Für sein Buch „Mosaicism in human skin“ erhielt der Jubilar 2014 den Preis der Deutschen Stiftung Kinderdermatologie. Das damit verbundene Preisgeld investierte er noch im selben Jahr sinnvoll, indem er kurzerhand das internationale Symposion „Mosaic Disorders in Pediatric Dermatology“ in Freiburg organisierte. Dabei zeigte sich einmal mehr, wie groß der Kreis seiner Schüler, Verehrer und wissenschaftlichen Weggefährten in Europa, Nord- und Südamerika und Asien geworden ist. Stellvertretend seien hier nur einige genannt: Veronica Kinsler (London), Pierre Vabres (Dijon), María del Carmen Boente (Tucuman, Argentinien), Sigrid Tinschert (Dresden/Innsbruck), Retno Danarti (Yogyakarta, Indonesien), Mario Bittar (Mendoza, Argentinien), Peter Steijlen (Maastricht), Hae Woong Lee (Seoul, Korea), Jean-Baptiste Rivière (Dijon/Seattle), Heiko Traupe (Münster), Jan Izakovic (Basel), Regina Fölster-Holst (Kiel), Arti Nanda (Kuwait City), Gianluca Tadini (Mailand), Jorge Frank (Göttingen) und Antonio Torrelo (Madrid). Letzterer war es, der dann die spontane Idee entwickelte, die „Happle Mosaic Society“ zu gründen, um Mosaikforschern aus aller Welt eine Plattform und die Möglichkeit zur Vernetzung zu bieten.

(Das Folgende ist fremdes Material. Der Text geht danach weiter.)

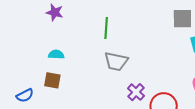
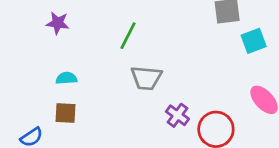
green line: (106, 28) -> (128, 36), turned 30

Im Jahr 2017 erhielt Happle eine Ehrung, die ihn besonders erfreute, nämlich die Verleihung der Ehrendoktorwürde der Universita Buenos Aires, Argentinien. Im selben Jahr hielt Veronica Kinsler, die Entdeckerin der molekularen Ursache kongenitaler melanozytärer Riesennävi, auf dem Kongress der European Society of Pediatric Dermatology in Palma de Mallorca die „Rudolf Happle Lecture“ mit dem Titel „Fixing the pieces in the skin mosaic“.

Persönliches

Die feste Säule in Rudi Happles Leben ist ohne Zweifel Ehefrau Dr. Karin Echternacht-Happle. Ihr gelingt es seit Jahrzehnten, mit Weisheit und bodenständigem Organisationstalent für die notwendige Harmonie zwischen Freizeit, Familie und der Arbeit ihres Mannes zu sorgen, sie plant seine Reisen, begleitet ihn (selbst Dermatologin) auf Kongresse und behält auch dann den Überblick, wenn Rudi mit seinen intuitiven Gedankengängen manchmal den Sinn für die konkret-realen Alltagsanforderungen zu verlieren droht. Beide können stolz auf 2 erfolgreiche Töchter sein: Susanne, Designerin bei der Firma Adidas, und Christine, Pädiaterin an der Medizinischen Hochschule Hannover, haben – endlich und lang ersehnt – jeweils ein Enkelkind zur Welt gebracht, Clara (zurzeit 2 1/2 Jahre) und Ferdinand (aktuell 15 Wochen alt). Der glückliche Blick des Großvaters sagt mehr als tausend Worte (Abb. 1).

Im Namen der deutschen und internationalen Ärzteschaft, seiner Freunde und Weggefährten, gratulieren wir Prof. Dr. med. Dr. h.c. Rudolf Happle, der am 18. Mai seinen 80. Geburtstag begeht. Wir wünschen ihm weiterhin Lebensfreude, Gesundheit und noch viele Ideen und Entdeckungen, von denen wir alle profitieren werden.